JOB DESCRIPTION
POSITION: Quality Control & Regulatory Compliance Manager
SUMMARY
Results-driven professional with a robust background in ensuring quality assurance and compliance with ISO, FDA, UL, ITAR, and safety standards. Proficient in guiding all facets of quality management to guarantee products meet customer specifications and regulatory requirements. Experienced in developing and aligning quality assurance objectives with corporate strategies and effectively communicating these principles to key stakeholders.
Our client is a leader in the design, development, and short run manufacturing, serving a wide variety of clients, many of whom are in the medical device area. You will operate in a highly collaborative and empowered work environment and will be called upon to occasionally roll up your sleeves to pitch in to help in other areas.
KEY RESPONSIBILITIES
· Develop, align, and uphold quality assurance objectives in line with corporate strategies.
· Implement and manage the company's Quality Management System, ensuring its efficiency and compliance.
· Rigorously review quality assurance data to ensure conformity with company policies and procedures.
· Innovate problem-solving strategies to address quality issues and drive process enhancements.
· Design and execute comprehensive quality assurance training programs for personnel in collaboration with managers.
· Investigate and resolve customer complaints related to product quality in a timely and effective manner.
· Apply statistical process control methods for data analysis and process validation.
· Lead various quality-related activities including validations, PPAPs, Gage R&Rs, and Capability Studies.
· Spearhead projects aimed at enhancing quality systems, such as developing procedures for reporting, analysis, and resolution of material non-conformance indices.
· Conduct thorough root cause analysis to address audit findings, product complaints, and safety issues promptly.
· Prepare and deliver technical presentations to the management team to facilitate informed decision-making.
· Actively participate in quality management teams to drive organizational excellence and continuous improvement.

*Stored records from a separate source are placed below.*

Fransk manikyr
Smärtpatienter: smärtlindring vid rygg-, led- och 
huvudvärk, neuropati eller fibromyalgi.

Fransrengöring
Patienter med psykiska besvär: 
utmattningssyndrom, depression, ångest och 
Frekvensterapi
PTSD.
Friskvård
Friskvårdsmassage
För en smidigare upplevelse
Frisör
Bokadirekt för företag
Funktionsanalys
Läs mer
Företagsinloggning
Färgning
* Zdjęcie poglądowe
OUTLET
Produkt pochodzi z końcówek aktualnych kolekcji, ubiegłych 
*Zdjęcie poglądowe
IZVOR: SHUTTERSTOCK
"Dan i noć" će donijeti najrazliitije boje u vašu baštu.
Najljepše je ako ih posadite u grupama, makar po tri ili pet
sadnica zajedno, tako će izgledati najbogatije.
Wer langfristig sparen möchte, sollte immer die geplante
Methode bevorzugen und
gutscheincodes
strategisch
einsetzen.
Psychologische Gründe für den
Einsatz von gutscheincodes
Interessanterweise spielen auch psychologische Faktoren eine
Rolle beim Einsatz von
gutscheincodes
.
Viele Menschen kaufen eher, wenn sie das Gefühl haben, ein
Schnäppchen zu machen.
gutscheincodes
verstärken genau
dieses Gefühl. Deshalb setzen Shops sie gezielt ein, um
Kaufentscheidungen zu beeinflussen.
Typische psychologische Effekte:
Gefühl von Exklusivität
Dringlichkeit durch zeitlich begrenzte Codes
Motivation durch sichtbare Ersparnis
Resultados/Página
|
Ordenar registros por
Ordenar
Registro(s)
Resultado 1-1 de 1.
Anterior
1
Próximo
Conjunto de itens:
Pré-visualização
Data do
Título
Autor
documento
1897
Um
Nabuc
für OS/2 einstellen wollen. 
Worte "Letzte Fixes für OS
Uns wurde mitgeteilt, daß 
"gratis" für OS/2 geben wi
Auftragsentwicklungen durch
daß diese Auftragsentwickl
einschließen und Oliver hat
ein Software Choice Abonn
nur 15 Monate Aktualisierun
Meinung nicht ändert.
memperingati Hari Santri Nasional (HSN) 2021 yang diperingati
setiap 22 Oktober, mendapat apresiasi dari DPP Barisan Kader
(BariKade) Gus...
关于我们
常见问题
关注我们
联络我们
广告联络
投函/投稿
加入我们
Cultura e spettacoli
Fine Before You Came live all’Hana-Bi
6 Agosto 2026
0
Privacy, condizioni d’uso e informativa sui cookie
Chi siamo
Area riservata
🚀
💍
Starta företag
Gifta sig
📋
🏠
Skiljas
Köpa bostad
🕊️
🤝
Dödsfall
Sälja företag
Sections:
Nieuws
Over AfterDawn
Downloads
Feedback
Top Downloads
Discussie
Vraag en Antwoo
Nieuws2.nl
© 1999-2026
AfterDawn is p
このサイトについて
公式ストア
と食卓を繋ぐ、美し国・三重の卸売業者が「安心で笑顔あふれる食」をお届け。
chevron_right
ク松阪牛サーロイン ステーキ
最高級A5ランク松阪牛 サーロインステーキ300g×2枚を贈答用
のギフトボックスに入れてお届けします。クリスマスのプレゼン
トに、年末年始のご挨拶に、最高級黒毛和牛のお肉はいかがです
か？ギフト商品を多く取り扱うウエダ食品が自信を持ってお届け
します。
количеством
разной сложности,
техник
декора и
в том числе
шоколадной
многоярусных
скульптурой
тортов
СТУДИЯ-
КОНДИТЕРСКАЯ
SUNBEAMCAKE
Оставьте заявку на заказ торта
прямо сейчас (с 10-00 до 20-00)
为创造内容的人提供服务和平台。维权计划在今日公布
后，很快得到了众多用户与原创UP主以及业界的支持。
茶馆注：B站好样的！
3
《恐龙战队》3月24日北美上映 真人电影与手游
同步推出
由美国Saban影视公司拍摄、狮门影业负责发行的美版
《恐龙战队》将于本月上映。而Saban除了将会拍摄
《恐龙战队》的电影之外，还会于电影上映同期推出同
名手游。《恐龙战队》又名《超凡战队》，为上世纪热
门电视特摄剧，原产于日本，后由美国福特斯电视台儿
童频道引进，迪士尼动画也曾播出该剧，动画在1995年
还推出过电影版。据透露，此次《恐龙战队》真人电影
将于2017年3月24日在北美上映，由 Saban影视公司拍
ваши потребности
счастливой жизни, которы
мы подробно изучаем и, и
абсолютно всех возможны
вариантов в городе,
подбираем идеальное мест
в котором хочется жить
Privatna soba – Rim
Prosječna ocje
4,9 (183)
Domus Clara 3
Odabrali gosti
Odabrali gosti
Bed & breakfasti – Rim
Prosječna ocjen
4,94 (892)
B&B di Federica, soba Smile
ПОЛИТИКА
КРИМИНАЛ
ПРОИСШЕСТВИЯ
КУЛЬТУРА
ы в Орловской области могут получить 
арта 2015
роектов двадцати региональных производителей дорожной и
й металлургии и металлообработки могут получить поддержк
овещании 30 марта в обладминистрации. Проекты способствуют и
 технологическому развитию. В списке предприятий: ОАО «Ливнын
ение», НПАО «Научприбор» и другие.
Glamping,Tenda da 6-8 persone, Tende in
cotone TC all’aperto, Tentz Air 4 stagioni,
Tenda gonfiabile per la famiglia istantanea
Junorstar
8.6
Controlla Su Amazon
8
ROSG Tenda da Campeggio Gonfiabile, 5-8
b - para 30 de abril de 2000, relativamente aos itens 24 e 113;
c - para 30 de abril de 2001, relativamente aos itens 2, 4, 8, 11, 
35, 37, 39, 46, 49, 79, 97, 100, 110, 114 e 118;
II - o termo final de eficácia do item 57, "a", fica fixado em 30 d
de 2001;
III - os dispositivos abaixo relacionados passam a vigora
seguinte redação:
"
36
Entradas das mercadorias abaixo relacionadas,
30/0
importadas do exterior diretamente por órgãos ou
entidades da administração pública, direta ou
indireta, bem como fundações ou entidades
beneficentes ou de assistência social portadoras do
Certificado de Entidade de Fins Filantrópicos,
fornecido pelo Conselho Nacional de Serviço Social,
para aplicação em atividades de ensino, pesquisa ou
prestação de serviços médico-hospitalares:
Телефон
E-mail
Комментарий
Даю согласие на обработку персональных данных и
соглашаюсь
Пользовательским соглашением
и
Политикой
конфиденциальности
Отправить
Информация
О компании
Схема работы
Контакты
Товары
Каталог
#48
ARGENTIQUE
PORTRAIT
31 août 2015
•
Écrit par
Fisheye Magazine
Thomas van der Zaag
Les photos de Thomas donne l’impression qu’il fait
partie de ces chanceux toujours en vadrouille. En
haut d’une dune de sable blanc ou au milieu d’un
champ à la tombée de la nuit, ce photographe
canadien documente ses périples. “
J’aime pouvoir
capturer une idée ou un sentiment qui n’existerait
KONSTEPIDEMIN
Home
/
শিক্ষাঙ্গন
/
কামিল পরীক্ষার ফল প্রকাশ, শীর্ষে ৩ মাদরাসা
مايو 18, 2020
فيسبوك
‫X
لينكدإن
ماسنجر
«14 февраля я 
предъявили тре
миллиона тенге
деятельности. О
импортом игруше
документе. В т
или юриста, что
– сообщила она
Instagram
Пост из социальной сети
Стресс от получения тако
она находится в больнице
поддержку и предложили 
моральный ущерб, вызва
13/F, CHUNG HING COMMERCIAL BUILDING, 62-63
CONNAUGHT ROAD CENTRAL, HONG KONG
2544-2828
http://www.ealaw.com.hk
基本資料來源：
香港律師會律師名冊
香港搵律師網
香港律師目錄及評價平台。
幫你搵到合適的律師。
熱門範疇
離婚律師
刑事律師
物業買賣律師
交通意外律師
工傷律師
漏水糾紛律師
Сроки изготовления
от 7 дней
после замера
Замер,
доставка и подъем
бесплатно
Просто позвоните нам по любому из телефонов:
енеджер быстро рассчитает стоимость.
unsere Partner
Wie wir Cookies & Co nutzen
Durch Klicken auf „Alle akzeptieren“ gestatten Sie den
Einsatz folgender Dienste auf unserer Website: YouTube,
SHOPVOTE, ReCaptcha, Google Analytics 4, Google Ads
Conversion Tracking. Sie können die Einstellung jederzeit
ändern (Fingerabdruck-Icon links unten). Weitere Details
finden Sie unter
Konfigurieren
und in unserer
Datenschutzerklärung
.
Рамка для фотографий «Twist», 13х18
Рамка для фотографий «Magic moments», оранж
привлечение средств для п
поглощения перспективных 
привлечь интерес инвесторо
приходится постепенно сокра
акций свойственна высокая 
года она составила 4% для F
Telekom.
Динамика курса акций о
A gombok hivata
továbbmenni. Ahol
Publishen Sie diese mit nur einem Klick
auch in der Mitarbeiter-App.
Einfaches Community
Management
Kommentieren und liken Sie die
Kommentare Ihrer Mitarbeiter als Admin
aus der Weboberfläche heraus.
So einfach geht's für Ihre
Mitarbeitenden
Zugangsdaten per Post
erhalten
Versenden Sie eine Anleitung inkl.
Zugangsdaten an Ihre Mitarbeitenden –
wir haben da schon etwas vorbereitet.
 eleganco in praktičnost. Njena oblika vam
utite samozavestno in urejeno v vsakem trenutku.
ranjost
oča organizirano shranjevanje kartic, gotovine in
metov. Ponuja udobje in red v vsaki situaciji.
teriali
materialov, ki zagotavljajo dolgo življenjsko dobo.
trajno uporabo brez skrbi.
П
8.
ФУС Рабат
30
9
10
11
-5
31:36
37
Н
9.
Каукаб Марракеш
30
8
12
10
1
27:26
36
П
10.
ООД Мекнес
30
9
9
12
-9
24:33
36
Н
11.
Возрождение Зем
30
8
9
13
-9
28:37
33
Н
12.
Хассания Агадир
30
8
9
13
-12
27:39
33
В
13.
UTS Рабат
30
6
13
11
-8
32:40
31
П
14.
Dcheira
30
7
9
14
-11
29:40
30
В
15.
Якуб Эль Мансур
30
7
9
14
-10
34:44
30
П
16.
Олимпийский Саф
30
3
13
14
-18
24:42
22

SUPERVISORY RESPONSIBILITIES
Provide overall direction, coordination, and evaluation of the department's activities. Supervise employees, including interviewing, training, performance appraisal, and conflict resolution, in adherence to organizational policies and applicable laws.
QUALIFICATIONS
· Bachelor’s degree in engineering preferred.
· Minimum five years of related experience or equivalent combination of education and experience.
· Experience with ISO 13485 and medical devices.
· Proficiency in manufacturing, engineering, or technology fields.
· Strong verbal and written communication skills.
· Proficiency in utilizing Manufacturing Software (e.g., ERP/MRP, MES), CAD Software (e.g., Solidview, Solidworks), and Microsoft Office suite (including Outlook, Excel, and Word) to support quality assurance and compliance efforts.
COMPETENCIES
· Problem-solving
· Technical skills
· Interpersonal skills
· Oral and written communication
· Teamwork
· Quality management
· Ethics
· Judgment
· Motivation
· Safety and security
· Professionalism
· Continuous Improvement
· Analytical Thinking
· Leadership
· Strategic Planning
· Attention to Detail
REASONING ABILITY
Ability to analyze complex situations and devise effective solutions. Capacity to think critically and make informed decisions to address challenges.
COMPENSATION AND BENEFITS
· Full-time position with competitive salary compensation and bonus.
· Comprehensive Health & Dental Insurance coverage.
· Generous holidays, sick time, and Paid Time Off (PTO) benefits.
· 401K retirement plan with employer match.
· Flexible work schedule options to accommodate work-life balance needs.
MUST BE A US CITIZEN AS DEFINED BY ITAR.